Records from a dataset
↓
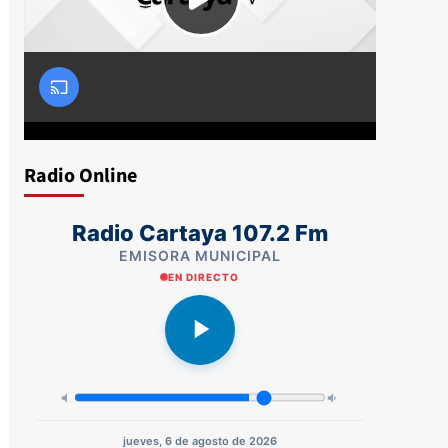
Radio Online
Radio Cartaya 107.2 Fm
EMISORA MUNICIPAL
EN DIRECTO
jueves, 6 de agosto de 2026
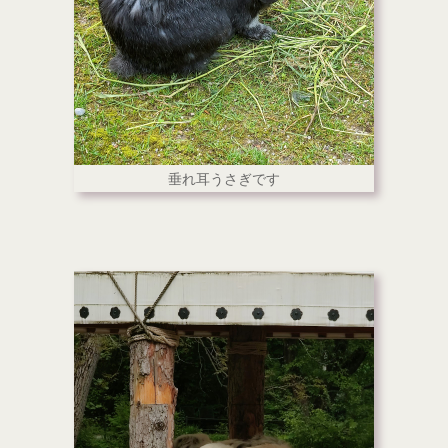
垂れ耳うさぎです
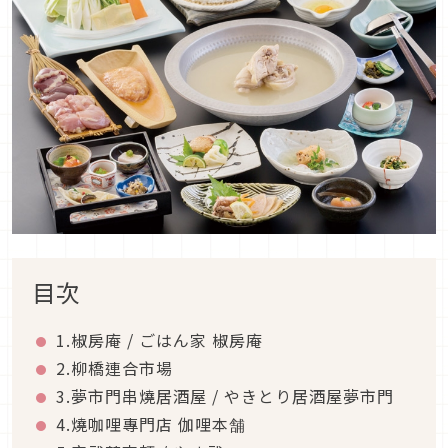
目次
1.椒房庵 / ごはん家 椒房庵
2.柳橋連合市場
3.夢市門串燒居酒屋 / やきとり居酒屋夢市門
4.燒咖哩專門店 伽哩本舗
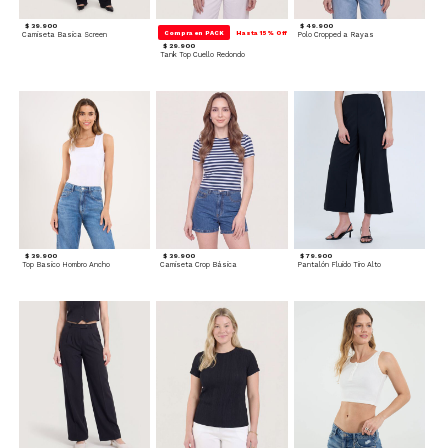
$ 39.900
$ 49.900
Compra en PACK
Hasta 15% Off
Camiseta Basica Screen
Polo Cropped a Rayas
$ 29.900
Tank Top Cuello Redondo
$ 39.900
$ 39.900
$ 79.900
Top Basico Hombro Ancho
Camiseta Crop Básica
Pantalón Fluido Tiro Alto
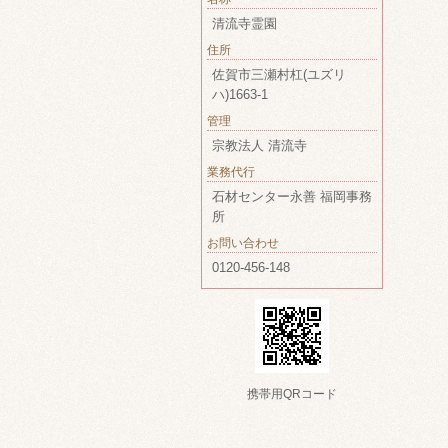
清流寺霊園
住所
佐賀市三瀬村杠(ユズリ
ハ)1663-1
管理
宗教法人 清流寺
業務代行
石材センター永善 福岡事務
所
お問い合わせ
0120-456-148
携帯用QRコード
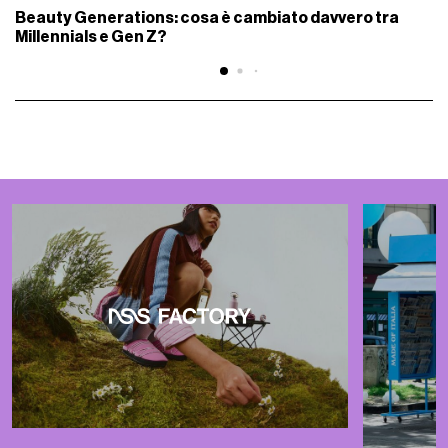
Beauty Generations: cosa è cambiato davvero tra
Millennials e Gen Z?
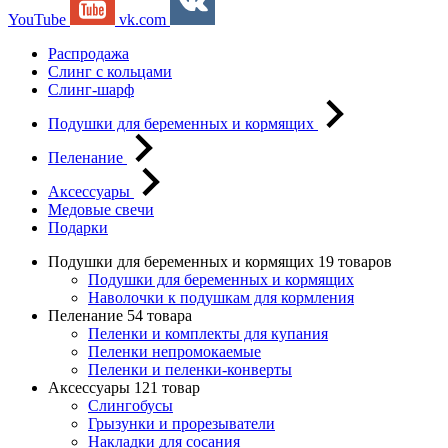
YouTube
vk.com
Распродажа
Слинг с кольцами
Слинг-шарф
Подушки для беременных и кормящих
Пеленание
Аксессуары
Медовые свечи
Подарки
Подушки для беременных и кормящих
19 товаров
Подушки для беременных и кормящих
Наволочки к подушкам для кормления
Пеленание
54 товара
Пеленки и комплекты для купания
Пеленки непромокаемые
Пеленки и пеленки-конверты
Аксессуары
121 товар
Слингобусы
Грызунки и прорезыватели
Накладки для сосания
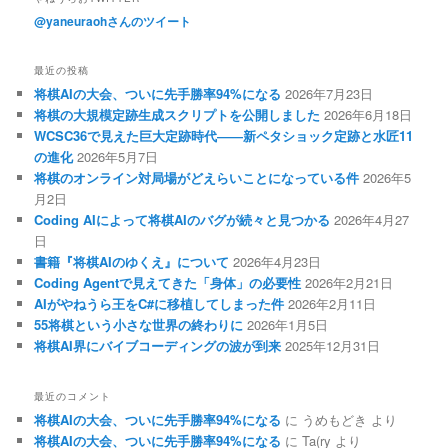
@yaneuraohさんのツイート
最近の投稿
将棋AIの大会、ついに先手勝率94%になる
2026年7月23日
将棋の大規模定跡生成スクリプトを公開しました
2026年6月18日
WCSC36で見えた巨大定跡時代――新ペタショック定跡と水匠11
の進化
2026年5月7日
将棋のオンライン対局場がどえらいことになっている件
2026年5
月2日
Coding AIによって将棋AIのバグが続々と見つかる
2026年4月27
日
書籍『将棋AIのゆくえ』について
2026年4月23日
Coding Agentで見えてきた「身体」の必要性
2026年2月21日
AIがやねうら王をC#に移植してしまった件
2026年2月11日
55将棋という小さな世界の終わりに
2026年1月5日
将棋AI界にバイブコーディングの波が到来
2025年12月31日
最近のコメント
将棋AIの大会、ついに先手勝率94%になる
に
うめもどき
より
将棋AIの大会、ついに先手勝率94%になる
に
Ta(ry
より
↑
TASK GOAL: The answer must consist of each line from the data that includes the string "Camiseta".

THE COMPLETED TASK:
Camiseta Basica Screen
Camiseta Crop Básica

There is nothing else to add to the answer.